En el coche, una hora de ruta. Cada bache hace que el plug se mueva dentro, rozando mis paredes internas. Mi coño se moja solo, el aliento corto, las nalgas apretadas. Mi marido me mira, sonríe perverso. ‘¿Todo bien ahí atrás?’, dice. ‘Sí… pero vibra un poco, joder’. La tensión sube, imagino pollas duras mirándome. Llego al salón, edificio de ladrillos rojos, aire cargado de sexo. Caminamos, mi falda sube un poco, siento ojos en mi culo decorado. Cambiamos zapatos, mis pies agradecen. Cena rápida, vecinos nos miran, mi marido me roza disimulado.

La chispa que me encendió el culo

Cerca de medianoche, en un rincón oscuro con sofás. Un caribeño musculoso, medio desnudo, se deja mamar por una chica manga. Polla enorme, negra, brillante de saliva. ‘Self-service, ¿quién quiere?’, ríe él. Mi marido anima, yo dudo… ‘¿Seguro?’. ‘Hazlo, amor, fotos para nosotros’. El deseo explota, razón al carajo. Me acerco, huelo su sudor masculino mezclado con lubricante. Mano en su verga gruesa, venas palpitantes, calor quemante.

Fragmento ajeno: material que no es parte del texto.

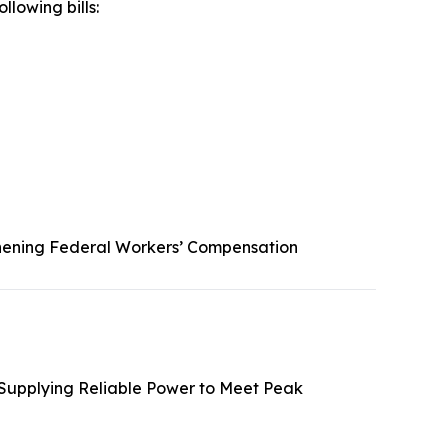
llowing bills:
hening Federal Workers’ Compensation
 Supplying Reliable Power to Meet Peak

Kneelo ante él, beso el glande hinchado, salado, pre-semen goteando. Lengua alrededor, saboreo la piel suave sobre lo duro. ‘Joder, qué buena boca’, gime. Abro más, engullo la cabeza, chupo fuerte, succiono. Su mano en mi pelo, empuja suave. La chica mira celosa. Bajo más, media polla en mi garganta, toso un poco pero sigo, saliva chorreando por mi barbilla. Huele a sexo puro, mi plug vibra con mis movimientos, coño empapado goteando muslos. Manoseo sus huevos pesados, calientes, apretados. Él jadea: ‘¡Sí, así, puta experta!’. Acelero, cabeza arriba-abajo, glotona, lengua lamiendo frenillo. Mi marido filma, yo ardo.

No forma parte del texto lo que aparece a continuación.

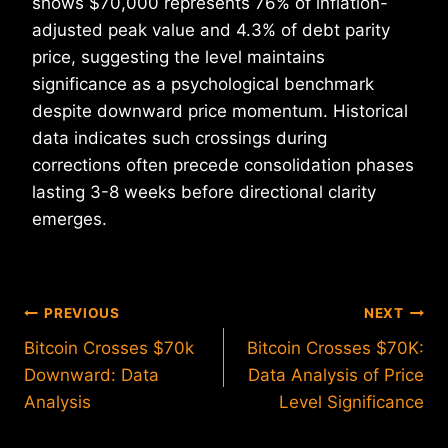
shows $70,000 represents 76% of inflation-
adjusted peak value and 4.3% of debt parity
price, suggesting the level maintains
significance as a psychological benchmark
despite downward price momentum. Historical
data indicates such crossings during
corrections often precede consolidation phases
lasting 3-8 weeks before directional clarity
emerges.
Post
PREVIOUS
NEXT
Bitcoin Crosses $70k
Bitcoin Crosses $70K:
navigation
Downward: Data
Data Analysis of Price
Analysis
Level Significance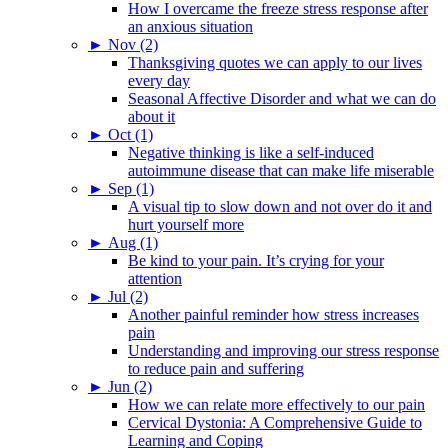
How I overcame the freeze stress response after
an anxious situation
►
Nov (2)
Thanksgiving quotes we can apply to our lives
every day
Seasonal Affective Disorder and what we can do
about it
►
Oct (1)
Negative thinking is like a self-induced
autoimmune disease that can make life miserable
►
Sep (1)
A visual tip to slow down and not over do it and
hurt yourself more
►
Aug (1)
Be kind to your pain. It’s crying for your
attention
►
Jul (2)
Another painful reminder how stress increases
pain
Understanding and improving our stress response
to reduce pain and suffering
►
Jun (2)
How we can relate more effectively to our pain
Cervical Dystonia: A Comprehensive Guide to
Learning and Coping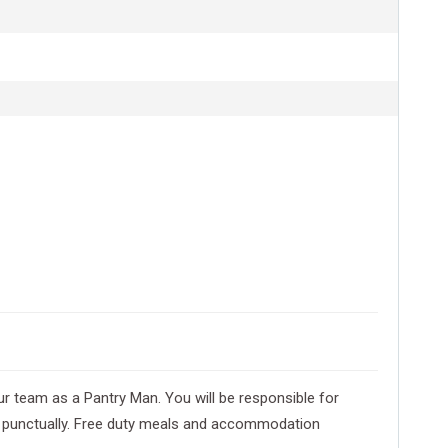
ur team as a Pantry Man. You will be responsible for
id punctually. Free duty meals and accommodation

El polvo brutal y la corrida explosiva

De repente, gruñe: ‘¡Me corro!’. Polla se hincha, chorros calientes, espesos, salados invaden mi boca. Trago todo, uno, dos, tres… sabor intenso, pegajoso en garganta. Sigue palpitando, exprimo hasta la última gota. Me limpio labios, sonrío: ‘Gracias por la leche, guapo’. Él suspira: ‘Eres una diosa del mamón’. Levanto, piernas temblando, plug presionando más por la excitación.

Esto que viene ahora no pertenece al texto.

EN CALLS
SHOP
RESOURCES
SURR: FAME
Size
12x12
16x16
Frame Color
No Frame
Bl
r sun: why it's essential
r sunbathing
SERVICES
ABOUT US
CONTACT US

Salimos a las dos, aún con el rosebud dentro nueve horas. En casa, agotada pero feliz. Me tumbo, él saca el plug lento, mi ano abierto palpita, aire fresco entra. ‘Mira qué agujero has hecho’, dice riendo. Luego chapelet azul, bolas crecientes, una a una entran, estirándome hasta gemir. Siete dentro, lleno total. Él me folla el coño mientras, pero el culo late. Al final, me quita todo, vídeo en mano. Cansancio dulce nos invade, acurrucados. Recuerdo su polla en mi boca, el plug abriéndome, corrida bajando… Mañana más, pero esta noche fue fuego puro. ¿Quién dijo tabúes?